== What is being asked ==
Copy out each line below in which the string "Middle" appears.
· · · · · · ·
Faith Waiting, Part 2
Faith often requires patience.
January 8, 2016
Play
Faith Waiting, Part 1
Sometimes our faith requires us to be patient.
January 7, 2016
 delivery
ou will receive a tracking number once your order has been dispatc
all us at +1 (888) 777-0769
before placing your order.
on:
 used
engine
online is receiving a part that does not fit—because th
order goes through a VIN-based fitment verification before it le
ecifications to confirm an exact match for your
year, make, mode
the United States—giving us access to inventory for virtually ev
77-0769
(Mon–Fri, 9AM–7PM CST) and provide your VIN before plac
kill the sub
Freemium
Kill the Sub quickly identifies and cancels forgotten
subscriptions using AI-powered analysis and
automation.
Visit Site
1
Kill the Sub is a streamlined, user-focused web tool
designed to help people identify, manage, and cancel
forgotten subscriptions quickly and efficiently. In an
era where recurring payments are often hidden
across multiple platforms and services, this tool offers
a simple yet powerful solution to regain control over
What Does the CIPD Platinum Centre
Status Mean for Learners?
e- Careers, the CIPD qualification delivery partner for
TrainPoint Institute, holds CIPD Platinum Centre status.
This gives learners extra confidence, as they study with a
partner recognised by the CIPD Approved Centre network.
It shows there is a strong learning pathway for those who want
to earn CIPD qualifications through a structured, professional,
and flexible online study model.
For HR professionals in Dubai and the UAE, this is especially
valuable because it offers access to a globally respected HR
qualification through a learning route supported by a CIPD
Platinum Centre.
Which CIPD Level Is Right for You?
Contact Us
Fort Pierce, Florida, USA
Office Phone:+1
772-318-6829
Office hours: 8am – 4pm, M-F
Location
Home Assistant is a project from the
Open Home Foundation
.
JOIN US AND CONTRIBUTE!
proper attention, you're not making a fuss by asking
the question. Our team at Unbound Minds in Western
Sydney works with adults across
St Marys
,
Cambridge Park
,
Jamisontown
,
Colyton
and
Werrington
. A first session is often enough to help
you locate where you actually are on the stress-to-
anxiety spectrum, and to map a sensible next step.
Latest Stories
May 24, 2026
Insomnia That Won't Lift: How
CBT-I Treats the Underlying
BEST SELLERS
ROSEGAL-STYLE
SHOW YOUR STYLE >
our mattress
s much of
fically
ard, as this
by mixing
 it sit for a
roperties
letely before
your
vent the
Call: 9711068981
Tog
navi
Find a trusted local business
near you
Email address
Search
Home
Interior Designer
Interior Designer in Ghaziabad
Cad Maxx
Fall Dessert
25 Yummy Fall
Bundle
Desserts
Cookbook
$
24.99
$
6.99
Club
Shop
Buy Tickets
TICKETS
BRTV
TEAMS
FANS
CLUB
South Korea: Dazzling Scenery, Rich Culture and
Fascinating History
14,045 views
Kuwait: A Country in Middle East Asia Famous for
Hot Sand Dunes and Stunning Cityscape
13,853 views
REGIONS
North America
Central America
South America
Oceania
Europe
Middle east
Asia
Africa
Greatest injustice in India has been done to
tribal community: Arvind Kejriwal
· · · · · · ·
== Answer to this exercise ==
Kuwait: A Country in Middle East Asia Famous for
Middle east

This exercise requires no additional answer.